You just don't see the image of Sall Field, corrugated hand deawn sign held high: "Union." That's all that matters, ALA, AFL-CIO, SEIU, whatever. The masses must contribute their money and votes to their betters and let their betters decide for them what is best for them.

You do, however, have a choice of singing "Internationale" or "Beasts of England."


Anonymous said...

“I don't care what you say about me, as long as you say something about me, and as long as you spell my name right.”
Often, perhaps spuriously, attributed to George M. Cohan. Perhaps an updated version would substitute "link" for "say"? Mr. Berry thanks you.
(PLG Delenda Est)

contrarian said...

It's people like John Berry and the SRRT types that keep me from re-joining ALA. I can only shake my head in disgust.

miriam said...

A lot of librarians are disgusted with ALA. Unfortunately, since many of them drop out,the remaining nutcases are running the organization.

Silas said...


Anonymous said...

I needed a good laugh and Annoying son of a beetch independent-minded scumbag irreverent right nut wing bolt has done it again!!

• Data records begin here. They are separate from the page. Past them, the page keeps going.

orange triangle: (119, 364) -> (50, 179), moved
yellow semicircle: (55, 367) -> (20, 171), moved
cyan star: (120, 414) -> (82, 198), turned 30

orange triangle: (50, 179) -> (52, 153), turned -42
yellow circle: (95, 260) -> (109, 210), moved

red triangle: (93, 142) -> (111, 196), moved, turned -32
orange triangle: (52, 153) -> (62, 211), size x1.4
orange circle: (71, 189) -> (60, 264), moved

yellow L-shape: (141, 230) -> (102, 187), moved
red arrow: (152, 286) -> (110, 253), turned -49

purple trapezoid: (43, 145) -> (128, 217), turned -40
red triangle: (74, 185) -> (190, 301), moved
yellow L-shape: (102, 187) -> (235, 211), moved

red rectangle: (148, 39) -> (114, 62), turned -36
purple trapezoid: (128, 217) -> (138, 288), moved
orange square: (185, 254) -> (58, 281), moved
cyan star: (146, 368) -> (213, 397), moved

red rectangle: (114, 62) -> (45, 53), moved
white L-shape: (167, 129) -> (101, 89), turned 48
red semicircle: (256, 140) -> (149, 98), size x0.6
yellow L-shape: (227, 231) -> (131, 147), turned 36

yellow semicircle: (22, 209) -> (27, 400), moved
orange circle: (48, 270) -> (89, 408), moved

JBerry of LJ infame might need a round of applause: for provinding such hillarious fodder for da blogger.

Thanks JB. So sorry John, but we're mad as hell and laughing all the way to keyboard. So sorry you no longer control the gates of information. That is what buggers him...he and his elitist chums no longer get to "select" (o heavens,never censor) what the rest of libraryland says or reads.

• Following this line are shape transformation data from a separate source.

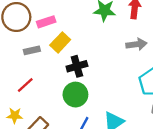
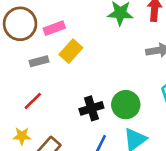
black cross: (77, 66) -> (91, 108), moved
green circle: (75, 95) -> (126, 105), moved

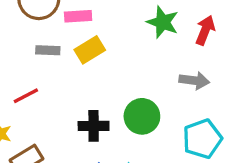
green circle: (126, 105) -> (142, 116), moved

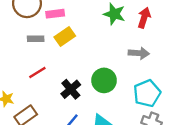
red line: (26, 96) -> (37, 72), moved
black cross: (94, 126) -> (71, 89), turned -36

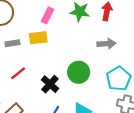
pink rectangle: (55, 14) -> (48, 15), moved, turned -49
yellow rectangle: (65, 37) -> (38, 38), turned 36

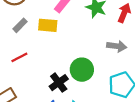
gray rectangle: (12, 43) -> (20, 25), turned -48
black cross: (50, 84) -> (59, 83), moved

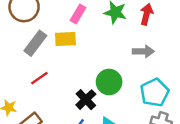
gray rectangle: (20, 25) -> (35, 43), size x1.5

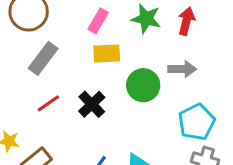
yellow rectangle: (65, 39) -> (107, 53), moved
green circle: (109, 82) -> (143, 85), moved
black cross: (86, 100) -> (92, 104), moved

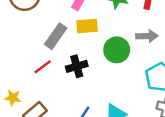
gray rectangle: (43, 58) -> (56, 36), moved
black cross: (92, 104) -> (77, 66), turned 30

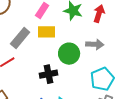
black cross: (77, 66) -> (49, 74), moved

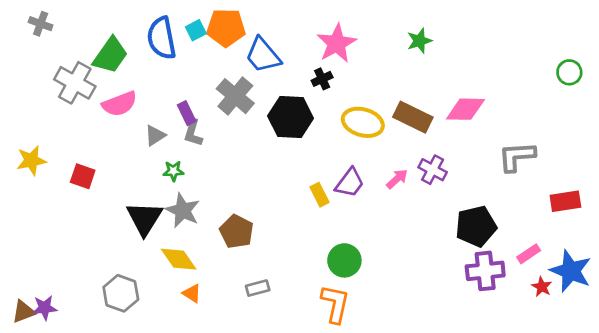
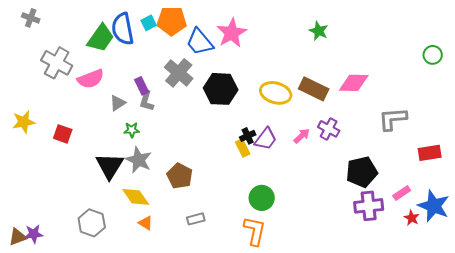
green star: (419, 41) -> (319, 31), turned -30
pink star: (337, 43) -> (232, 33), moved
green trapezoid: (110, 55) -> (101, 38), moved
black cross: (322, 79) -> (248, 136), moved

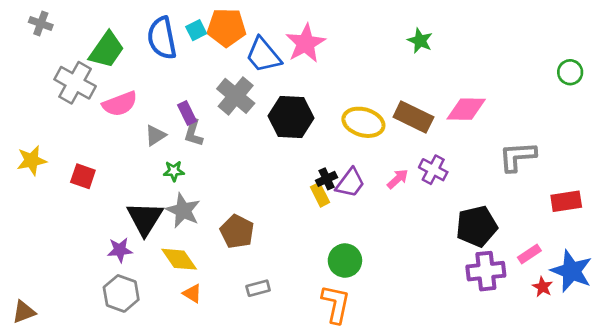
green trapezoid: (101, 38) -> (107, 50), moved
purple star: (34, 234) -> (120, 250), moved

Power to the People, especially the funny anonymous ones.

Walter Dloks

AL said...

I've been away from a computer since I posted this. Thanks for all the comments. Yes, I realize, PLD Delenda Est, that I'm giving SFTD more exposure, but on the other hand I didn't use his real name and didn't spell it correctly. One of my increasingly many goals is to put forth the best arguments I can muster for one side of this debate, and unfortunately that means bringing the weaker but perhaps appealing arguments of others into the open and addressing them directly. Positions like those of Cranky Marxist Dude and SFTD like dark, dank spaces, and wither in the light of reason and public debate, which is possibly why they spend so much time complaining about "anonymous blogs." If they can't call up someone's workplace and complain, or they can't smear someone in person, then they don't know what to do. Reason, argument, debate, and common courtesy are alien to their personalities.

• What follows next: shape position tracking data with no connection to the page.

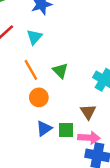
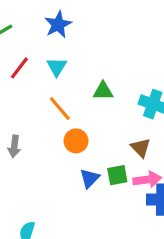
green triangle: (60, 71) -> (103, 91), moved, turned -35

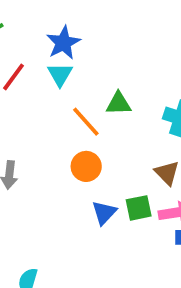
blue star: (58, 25) -> (63, 43), moved
orange line: (60, 108) -> (86, 122), moved

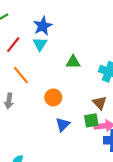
orange line: (86, 122) -> (21, 75), moved
green square: (139, 208) -> (91, 120), moved

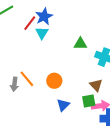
red line: (13, 45) -> (30, 23), moved
green triangle: (73, 62) -> (80, 44), moved
orange line: (21, 75) -> (27, 79), moved

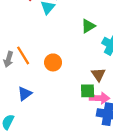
green triangle: (80, 44) -> (88, 26), turned -40
blue triangle: (63, 105) -> (25, 94), moved

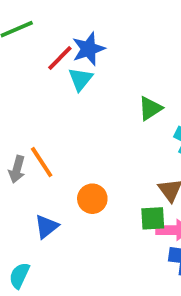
orange circle: (53, 62) -> (92, 199), moved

SFTD has been one of the gatekeepers for so long, it's obvious he doesn't know how to deal with criticism anymore, if indeed he ever did. All those years editing the People Magazine of the library world have apparently been spent around the choir and keeping alternative voices out of circulation, because he can't argue his way out of a wet paper bag. Hence the name-calling in lieu of debate.

I prefer courteous debate, and I have many critics who definitely don't agree with everything I say, and yet who are willing to point out problems with my arguments without any name-calling. I try to respond equally courteously to them, first, because I'm enough of a skeptic to know that we may both be wrong, second, because I don't believe people who disagree with me are thus bad people, and third, because it's the nature of a blog like mine that I state things in stark contrasts to generate thought and discussion, and rarely present the nuances of an argument. Thus, like my critics, I can see many sides of an argument, and while in general I agree more or less with what I say, I could easily switch sides and present opposing arguments that might be just as strong.

And I think it must bother SFTD that he can't control anonymous blogs, that the "library literature" is no longer confined to our pseudo-scholarly journals, the carefully screened fluffy puff of American Libraries and Library Journal.

tomeboy55 said...

Time to put to pasture this Bitter Berry.